Agustí Villaronga dice que esta película es la más libre de todas las que ha hecho hasta ahora, un relato casi experimental en el que vuelve a unos de sus temas recurrentes: la reacción humana ante una situación límite.
Este proyecto surge del confinamiento. ¿Es una rebelión contra aquella situación obligada de inmovilismo cultural?
Sí, es algo así; es una forma de decir que no nos quedemos callados, que la cultura tiene que seguir. De repente pareció que nos plantábamos en una realidad en la que dejábamos la cultura de la mano de Dios. No me resigné y pensé que la idea inicial, una obra de teatro, se podía hacer en cine con pocos medios, pocas personas, un equipo pequeño, con gente de Mallorca… Mucha gente se puso a tocar la guitarra en su casa y yo pensé en algo un poco mas complicado.
Mucha gente se puso a tocar la guitarra y yo pensé en algo un poco más complicado”
Una rebelión valiente: un proyecto en catalán, parte en blanco y negro…
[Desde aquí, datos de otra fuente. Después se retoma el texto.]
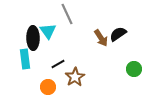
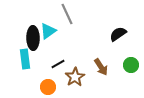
cyan triangle: rotated 30 degrees clockwise
brown arrow: moved 29 px down
green circle: moved 3 px left, 4 px up
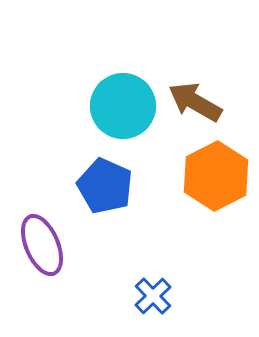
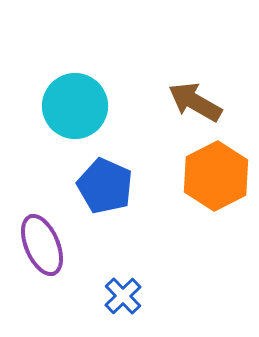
cyan circle: moved 48 px left
blue cross: moved 30 px left
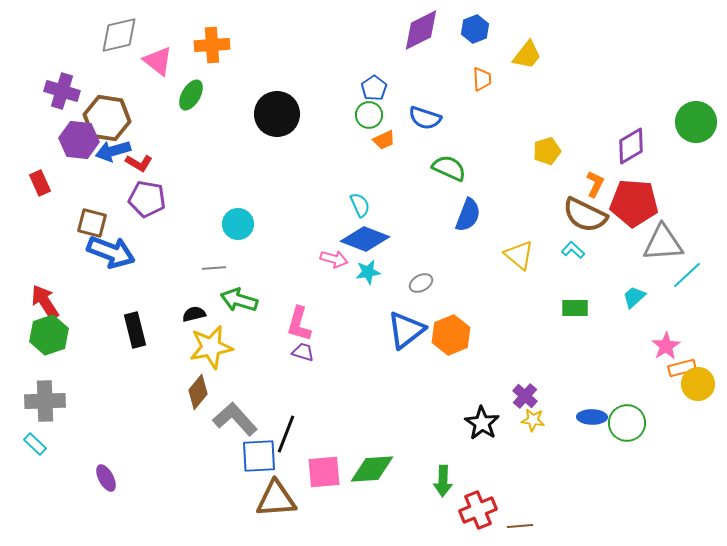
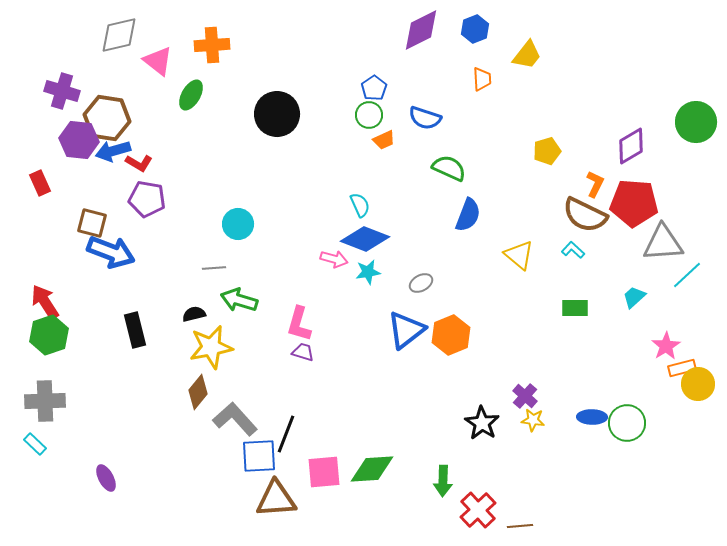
red cross at (478, 510): rotated 21 degrees counterclockwise
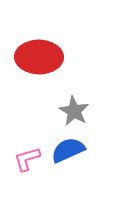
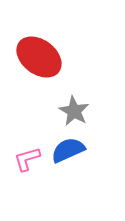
red ellipse: rotated 36 degrees clockwise
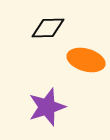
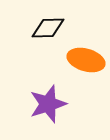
purple star: moved 1 px right, 3 px up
Sí, porque también es un tipo de lenguaje que no es al uso. Es un lenguaje abstracto, diferente, mucho más de autor si se quiere.
¿Qué quiere contar?
Son hechos verídicos que ocurrieron en 1816 y mi intención es contar la reacción de las personas frente a situaciones límite muy trágicas. Hay dos personajes y cada uno de ellos adopta una posición diferente. Van contando la misma historia desde una óptica diferente: uno desde un punto de vista militar, donde imperan la norma y el poder, y el otro, más dispuesto a sobrevivir, pero sin olvidarse de los demás. Al mismo tiempo hay una reflexión muy contemporánea sobre el momento que estamos viviendo: en la película nos hemos olvidado de la época en la que sucedieron los hechos, hemos mezclado lo antiguo con lo moderno, y hay un paralelismo con las muertes en el Mediterráneo o el paso de los cubanos a Miami porque se trata de situaciones muy parecidas.
La balsa se convierte en una especie de ring en medio del mar y un símbolo por la supervivencia”
Los personajes viven una situación límite, algo que les pasa a muchos en sus películas.
Sí, ocurre mucho en mi obra. Muchas de mis películas tienen que ver con guerras, colocan a la gente en situaciones extremas. Aquí pasa también, y esa balsa se convierte en una especie de ring en pleno mar y en un símbolo de la lucha por la supervivencia, en la que se tienen que comer los unos a los otros.
En sus obras siempre hay cierta distancia moral: se plantean los hechos, pero no se juzgan.
A veces explico las cosas sin tomar partido, aunque siempre me decanto por algún personaje. Intento mantener un equilibrio e intento entender incluso aquellas cosas que cuesta más entender.
Tras la superproducción por encargo Nacido rey, esta obra es mucho más personal. ¿Es una vuelta a los orígenes?
Está más cerca de El mar que de Nacido rey, pero no diría que es una vuelta a los orígenes. Creo que esta es la obra más libre que he hecho, con un presupuesto muy bajo que no te hace pasar cuentas con nadie, permite libertad absoluta.
La película parte de una obra de teatro que parte de una novela que parte de un cuadro. Casi es un juego de muñecas rusas.
La obra de teatro parte de un capítulo de una novela de Alessandro Baricco, que tiene una manera de ver el naufragio muy atinada, pues es como una deriva hacia un infierno por fases. He querido respetarlo y por eso uso mucha voz en off, aunque dicen que hay que evitarla.
¿También está el cuadro de Gericault La balsa de la Medusa?
Gericault inició el romanticismo, y hay poco de romántico en esta película, pero sí es verdad que hay referencias al cuadro y hay momentos en que reproducimos la misma estructura de la balsa, con esa diagonal tan fantástica. Bill Viola tiene una obra, The Raft, La Balsa, que lanza dos chorros sobre personajes que se mueven a cámara lenta. Nosotros intentamos algo parecido; descomponer el cuadro a cámara lenta con chorros de agua.